整合病理影像和基因表达的多模态数据进行癌症生存分析，比使用单一模态获得更好的结果。然而，现有的多模态学习方法忽略了两种模式之间的细粒度相互作用，特别是生物通路和病理图像斑块之间的相互作用。在本文中，我们提出了一种新的通路感知多模态变压器（PAMT）框架，用于可解释的癌症生存分析。具体而言，PAMT通过三个阶段学习细粒度的模态交互：(1)在模态内路径-路径/补丁-补丁交互阶段，我们使用Transformer模型进行模态内信息交互；(2)在模态间路径-斑块对齐阶段，我们引入了一种新的无标签对比损失来对齐不同模态之间的语义信息，使两模态的特征映射到相同的语义空间；(3)在多模态通路-贴片融合阶段，为了模拟“基因型决定表型”的医学先验知识，我们提出了通路-贴片交叉融合模块，在通路先验的指导下进行多模态信息交互。此外，PAMT的多模态交叉融合模块具有良好的可解释性，有助于病理学家筛选哪条通路起关键作用，定位整个幻灯片图像（WSI）上受该通路影响的位置，并挖掘与预后相关的病理图像模式。基于膀胱尿路上皮癌、肺鳞状细胞癌和肺腺癌三个数据集的实验结果表明，所提出的框架明显优于目前最先进的方法。最后，基于PAMT模型，我们开发了一个网站，可以在http://222.128.10.254:18822/#/上直接可视化186条路径对WSI所有地区的影响。

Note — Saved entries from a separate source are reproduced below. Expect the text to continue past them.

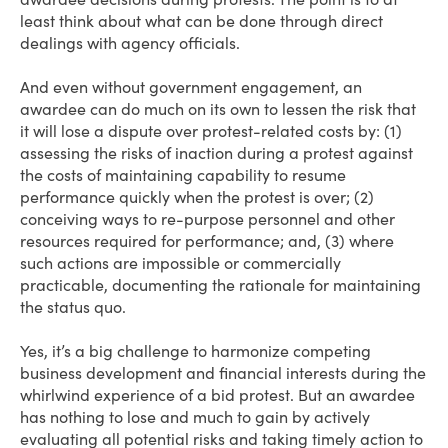
least think about what can be done through direct
dealings with agency officials.
And even without government engagement, an
awardee can do much on its own to lessen the risk that
it will lose a dispute over protest-related costs by: (1)
assessing the risks of inaction during a protest against
the costs of maintaining capability to resume
performance quickly when the protest is over; (2)
conceiving ways to re-purpose personnel and other
resources required for performance; and, (3) where
such actions are impossible or commercially
practicable, documenting the rationale for maintaining
the status quo.
Yes, it’s a big challenge to harmonize competing
business development and financial interests during the
whirlwind experience of a bid protest. But an awardee
has nothing to lose and much to gain by actively
evaluating all potential risks and taking timely action to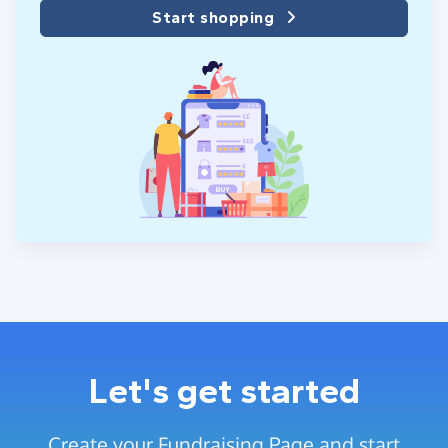
Start shopping
Let's get started
Create your Fundraising Page and start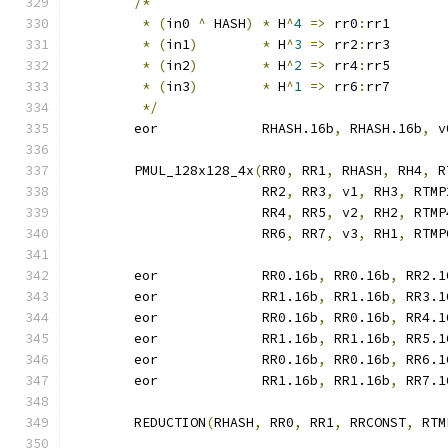
/*
*
(
in0 
^
 HASH
)
*
 H
^
4
=>
 rr0
:
rr1
*
(
in1
)
*
 H
^
3
=>
 rr2
:
rr3
*
(
in2
)
*
 H
^
2
=>
 rr4
:
rr5
*
(
in3
)
*
 H
^
1
=>
 rr6
:
rr7
*/
	eor		RHASH.16b
,
 RHASH.16b
,
 v
	PMUL_128x128_4x
(
RR0
,
 RR1
,
 RHASH
,
 RH4
,
 R
			RR2
,
 RR3
,
 v1
,
 RH3
,
 RTMP
			RR4
,
 RR5
,
 v2
,
 RH2
,
 RTMP
			RR6
,
 RR7
,
 v3
,
 RH1
,
 RTMP
	eor		RR0.16b
,
 RR0.16b
,
 RR2.1
	eor		RR1.16b
,
 RR1.16b
,
 RR3.1
	eor		RR0.16b
,
 RR0.16b
,
 RR4.1
	eor		RR1.16b
,
 RR1.16b
,
 RR5.1
	eor		RR0.16b
,
 RR0.16b
,
 RR6.1
	eor		RR1.16b
,
 RR1.16b
,
 RR7.1
	REDUCTION
(
RHASH
,
 RR0
,
 RR1
,
 RRCONST
,
 RTM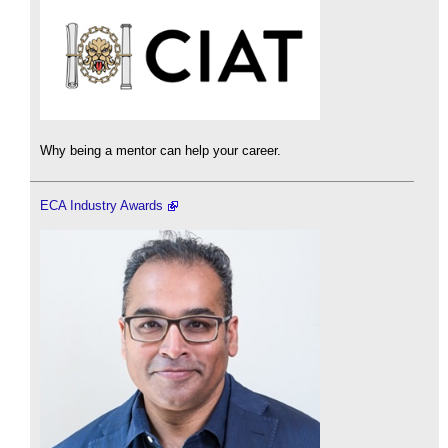
Why being a mentor can help your career.
ECA Industry Awards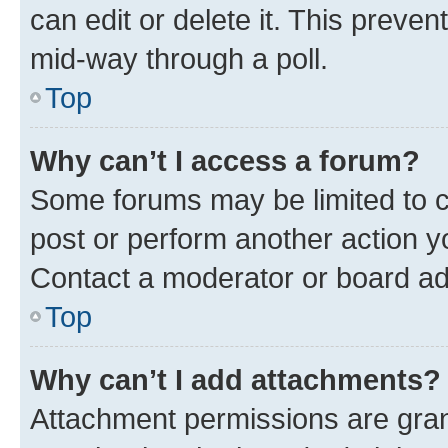
can edit or delete it. This preve
mid-way through a poll.
Top
Why can’t I access a forum?
Some forums may be limited to ce
post or perform another action 
Contact a moderator or board ad
Top
Why can’t I add attachments?
Attachment permissions are gran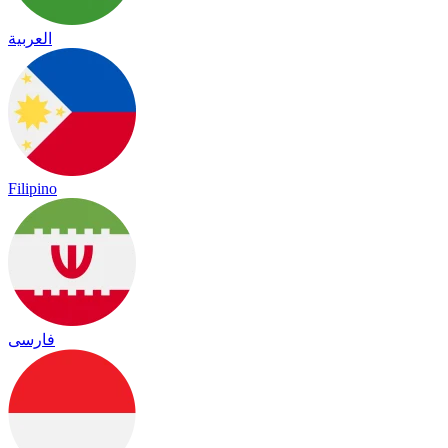
العربية
Filipino
فارسی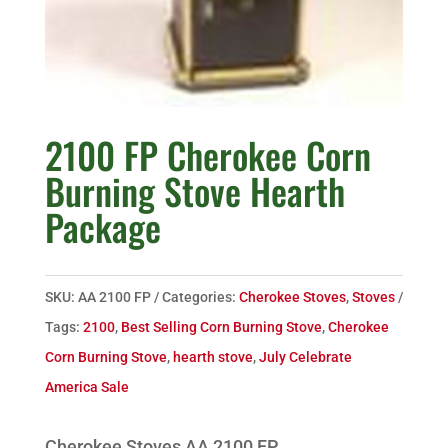
2100 FP Cherokee Corn
Burning Stove Hearth
Package
SKU:
AA 2100 FP
Categories:
Cherokee Stoves
,
Stoves
Tags:
2100
,
Best Selling Corn Burning Stove
,
Cherokee
Corn Burning Stove
,
hearth stove
,
July Celebrate
America Sale
Cherokee Stoves AA 2100 FP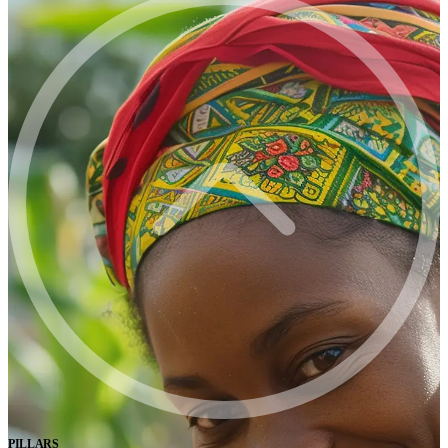
PILLARS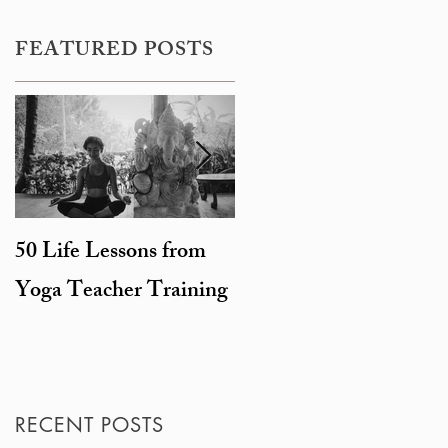
FEATURED POSTS
50 Life Lessons from
Snarky sages and
Yoga Teacher Training
beheaded goats: the
degeneration of
Hinduism
RECENT POSTS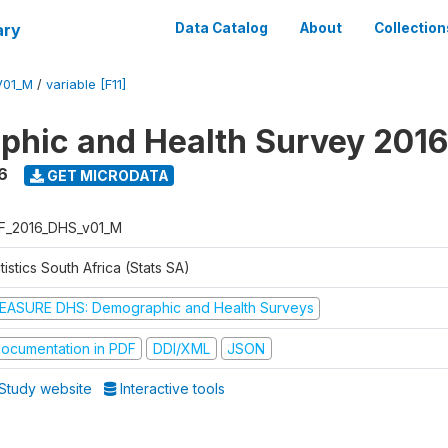
ary
Data Catalog
About
Collection
V01_M
/
variable [F11]
hic and Health Survey 2016
6
GET MICRODATA
F_2016_DHS_v01_M
tistics South Africa (Stats SA)
EASURE DHS: Demographic and Health Surveys
ocumentation in PDF
DDI/XML
JSON
Study website
Interactive tools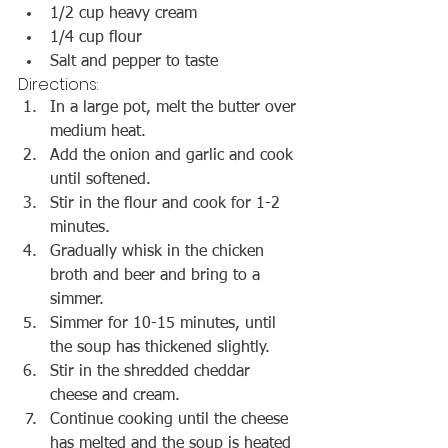
1/2 cup heavy cream
1/4 cup flour
Salt and pepper to taste
Directions:
In a large pot, melt the butter over 
medium heat.
Add the onion and garlic and cook 
until softened.
Stir in the flour and cook for 1-2 
minutes.
Gradually whisk in the chicken 
broth and beer and bring to a 
simmer.
Simmer for 10-15 minutes, until 
the soup has thickened slightly.
Stir in the shredded cheddar 
cheese and cream.
Continue cooking until the cheese 
has melted and the soup is heated 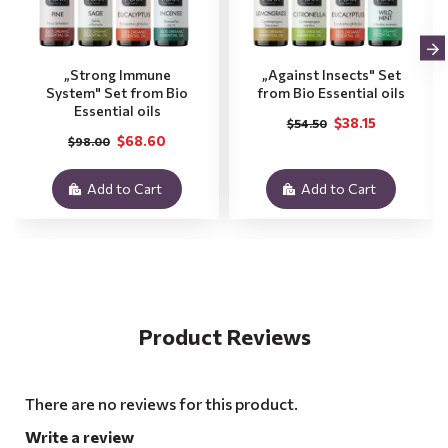
„Strong Immune
„Against Insects" Set
System" Set from Bio
from Bio Essential oils
Essential oils
$38.15
$54.50
$68.60
$98.00
Add to Cart
Add to Cart
Product Reviews
There are no reviews for this product.
Write a review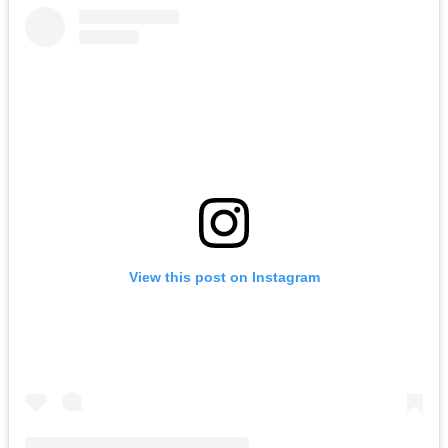
View this post on Instagram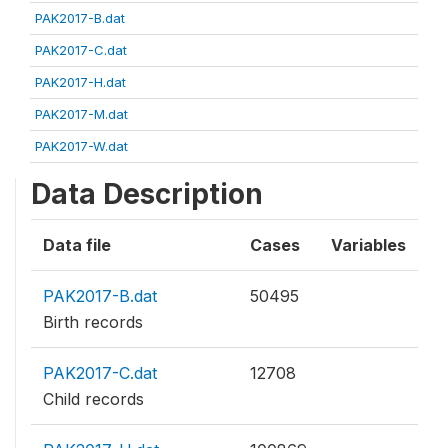
PAK2017-B.dat
PAK2017-C.dat
PAK2017-H.dat
PAK2017-M.dat
PAK2017-W.dat
Data Description
Data file
Cases
Variables
PAK2017-B.dat
50495
Birth records
PAK2017-C.dat
12708
Child records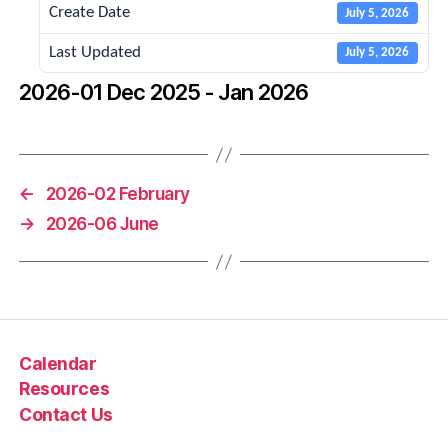
Create Date
July 5, 2026
Last Updated
July 5, 2026
2026-01 Dec 2025 - Jan 2026
←
2026-02 February
→
2026-06 June
Calendar
Resources
Contact Us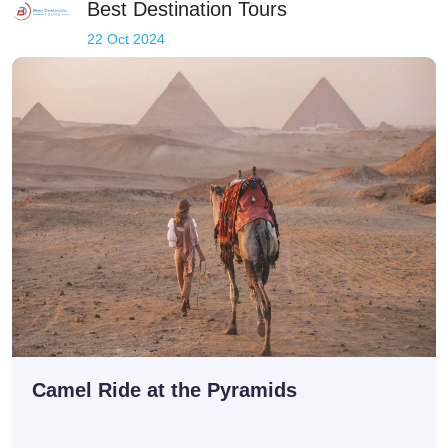
Best Destination Tours
22 Oct 2024
Camel Ride at the Pyramids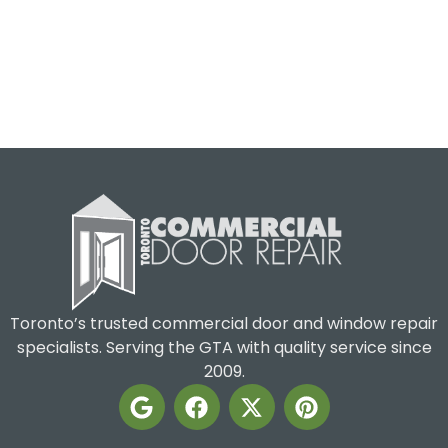
Toronto’s trusted commercial door and window repair
specialists. Serving the GTA with quality service since
2009.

本文章由计算机程序翻译，如有差异，请以英文原文为准。

求助全文

约1分钟内获得全文求助全文

来源期刊

IEEE Transactions on Pattern Analysis and Machine Intelligence 工程技术-工程：电子与电气

CiteScore

28.40

自引率

3.00%

发文量

885

审稿时长

8.5 months

期刊介绍： The IEEE Transactions on Pattern Analysis and Machine Intelligence publishes articles on all traditional areas of computer vision and image understanding, all traditional areas of pattern analysis and recognition, and selected areas of machine intelligence, with a particular emphasis on machine learning for pattern analysis. Areas such as techniques for visual search, document and handwriting analysis, medical image analysis, video and image sequence analysis, content-based retrieval of image and video, face and gesture recognition and relevant specialized hardware and/or software architectures are also covered.